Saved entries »
Content starts

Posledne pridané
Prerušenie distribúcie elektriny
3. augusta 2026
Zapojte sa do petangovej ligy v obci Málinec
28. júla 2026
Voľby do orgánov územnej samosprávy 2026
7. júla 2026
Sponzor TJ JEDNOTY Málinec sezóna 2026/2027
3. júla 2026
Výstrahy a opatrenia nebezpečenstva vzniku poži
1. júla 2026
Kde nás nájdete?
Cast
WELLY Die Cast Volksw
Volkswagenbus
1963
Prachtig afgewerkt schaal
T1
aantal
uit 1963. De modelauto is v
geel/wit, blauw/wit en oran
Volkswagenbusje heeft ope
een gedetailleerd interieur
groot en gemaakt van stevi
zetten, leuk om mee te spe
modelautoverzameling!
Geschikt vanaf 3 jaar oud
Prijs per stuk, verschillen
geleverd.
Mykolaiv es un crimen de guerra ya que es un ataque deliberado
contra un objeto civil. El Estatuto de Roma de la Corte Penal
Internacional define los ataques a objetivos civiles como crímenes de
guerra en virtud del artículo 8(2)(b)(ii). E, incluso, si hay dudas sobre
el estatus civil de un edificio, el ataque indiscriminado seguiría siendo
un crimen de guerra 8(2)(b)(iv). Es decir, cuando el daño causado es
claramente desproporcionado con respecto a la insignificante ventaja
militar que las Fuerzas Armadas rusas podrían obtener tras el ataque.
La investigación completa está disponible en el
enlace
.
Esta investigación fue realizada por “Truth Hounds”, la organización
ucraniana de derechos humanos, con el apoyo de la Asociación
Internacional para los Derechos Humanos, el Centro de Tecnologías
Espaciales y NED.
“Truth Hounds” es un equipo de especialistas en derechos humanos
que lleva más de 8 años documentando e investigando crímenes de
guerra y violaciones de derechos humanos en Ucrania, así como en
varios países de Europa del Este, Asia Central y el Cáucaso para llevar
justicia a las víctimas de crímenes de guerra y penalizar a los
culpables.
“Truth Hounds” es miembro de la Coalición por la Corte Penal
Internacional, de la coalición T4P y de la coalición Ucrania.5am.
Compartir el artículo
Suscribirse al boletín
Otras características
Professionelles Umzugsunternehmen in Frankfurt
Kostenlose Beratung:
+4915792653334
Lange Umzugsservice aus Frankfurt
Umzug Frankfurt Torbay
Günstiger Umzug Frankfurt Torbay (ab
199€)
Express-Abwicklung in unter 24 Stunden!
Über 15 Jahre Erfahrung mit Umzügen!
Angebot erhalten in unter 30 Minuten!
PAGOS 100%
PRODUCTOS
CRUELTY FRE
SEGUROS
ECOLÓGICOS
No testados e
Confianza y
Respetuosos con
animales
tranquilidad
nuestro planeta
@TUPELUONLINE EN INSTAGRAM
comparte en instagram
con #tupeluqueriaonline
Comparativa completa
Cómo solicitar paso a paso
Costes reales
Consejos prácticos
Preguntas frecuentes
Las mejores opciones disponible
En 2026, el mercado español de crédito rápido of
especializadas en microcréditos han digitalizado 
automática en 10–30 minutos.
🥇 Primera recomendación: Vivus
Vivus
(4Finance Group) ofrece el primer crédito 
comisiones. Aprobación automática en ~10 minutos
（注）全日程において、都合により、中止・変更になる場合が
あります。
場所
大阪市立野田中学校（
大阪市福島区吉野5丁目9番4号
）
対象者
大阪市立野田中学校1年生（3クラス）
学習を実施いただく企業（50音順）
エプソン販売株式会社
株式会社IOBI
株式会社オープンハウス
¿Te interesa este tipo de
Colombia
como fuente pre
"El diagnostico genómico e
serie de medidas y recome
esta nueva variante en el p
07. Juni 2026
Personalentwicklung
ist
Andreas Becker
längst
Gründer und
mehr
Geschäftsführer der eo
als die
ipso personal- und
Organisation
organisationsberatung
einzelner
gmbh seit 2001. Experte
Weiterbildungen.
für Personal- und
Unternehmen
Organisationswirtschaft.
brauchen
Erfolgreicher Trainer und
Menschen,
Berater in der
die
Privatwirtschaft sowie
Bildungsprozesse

Content ends

EXERCISE »
Without altering a single word, transcribe the entries above.

SOLUTION BELOW »
Posledne pridané
Prerušenie distribúcie elektriny
3. augusta 2026
Zapojte sa do petangovej ligy v obci Málinec
28. júla 2026
Voľby do orgánov územnej samosprávy 2026
7. júla 2026
Sponzor TJ JEDNOTY Málinec sezóna 2026/2027
3. júla 2026
Výstrahy a opatrenia nebezpečenstva vzniku poži
1. júla 2026
Kde nás nájdete?
Cast
WELLY Die Cast Volksw
Volkswagenbus
1963
Prachtig afgewerkt schaal
T1
aantal
uit 1963. De modelauto is v
geel/wit, blauw/wit en oran
Volkswagenbusje heeft ope
een gedetailleerd interieur
groot en gemaakt van stevi
zetten, leuk om mee te spe
modelautoverzameling!
Geschikt vanaf 3 jaar oud
Prijs per stuk, verschillen
geleverd.
Mykolaiv es un crimen de guerra ya que es un ataque deliberado
contra un objeto civil. El Estatuto de Roma de la Corte Penal
Internacional define los ataques a objetivos civiles como crímenes de
guerra en virtud del artículo 8(2)(b)(ii). E, incluso, si hay dudas sobre
el estatus civil de un edificio, el ataque indiscriminado seguiría siendo
un crimen de guerra 8(2)(b)(iv). Es decir, cuando el daño causado es
claramente desproporcionado con respecto a la insignificante ventaja
militar que las Fuerzas Armadas rusas podrían obtener tras el ataque.
La investigación completa está disponible en el
enlace
.
Esta investigación fue realizada por “Truth Hounds”, la organización
ucraniana de derechos humanos, con el apoyo de la Asociación
Internacional para los Derechos Humanos, el Centro de Tecnologías
Espaciales y NED.
“Truth Hounds” es un equipo de especialistas en derechos humanos
que lleva más de 8 años documentando e investigando crímenes de
guerra y violaciones de derechos humanos en Ucrania, así como en
varios países de Europa del Este, Asia Central y el Cáucaso para llevar
justicia a las víctimas de crímenes de guerra y penalizar a los
culpables.
“Truth Hounds” es miembro de la Coalición por la Corte Penal
Internacional, de la coalición T4P y de la coalición Ucrania.5am.
Compartir el artículo
Suscribirse al boletín
Otras características
Professionelles Umzugsunternehmen in Frankfurt
Kostenlose Beratung:
+4915792653334
Lange Umzugsservice aus Frankfurt
Umzug Frankfurt Torbay
Günstiger Umzug Frankfurt Torbay (ab
199€)
Express-Abwicklung in unter 24 Stunden!
Über 15 Jahre Erfahrung mit Umzügen!
Angebot erhalten in unter 30 Minuten!
PAGOS 100%
PRODUCTOS
CRUELTY FRE
SEGUROS
ECOLÓGICOS
No testados e
Confianza y
Respetuosos con
animales
tranquilidad
nuestro planeta
@TUPELUONLINE EN INSTAGRAM
comparte en instagram
con #tupeluqueriaonline
Comparativa completa
Cómo solicitar paso a paso
Costes reales
Consejos prácticos
Preguntas frecuentes
Las mejores opciones disponible
En 2026, el mercado español de crédito rápido of
especializadas en microcréditos han digitalizado 
automática en 10–30 minutos.
🥇 Primera recomendación: Vivus
Vivus
(4Finance Group) ofrece el primer crédito 
comisiones. Aprobación automática en ~10 minutos
（注）全日程において、都合により、中止・変更になる場合が
あります。
場所
大阪市立野田中学校（
大阪市福島区吉野5丁目9番4号
）
対象者
大阪市立野田中学校1年生（3クラス）
学習を実施いただく企業（50音順）
エプソン販売株式会社
株式会社IOBI
株式会社オープンハウス
¿Te interesa este tipo de
Colombia
como fuente pre
"El diagnostico genómico e
serie de medidas y recome
esta nueva variante en el p
07. Juni 2026
Personalentwicklung
ist
Andreas Becker
längst
Gründer und
mehr
Geschäftsführer der eo
als die
ipso personal- und
Organisation
organisationsberatung
einzelner
gmbh seit 2001. Experte
Weiterbildungen.
für Personal- und
Unternehmen
Organisationswirtschaft.
brauchen
Erfolgreicher Trainer und
Menschen,
Berater in der
die
Privatwirtschaft sowie
Bildungsprozesse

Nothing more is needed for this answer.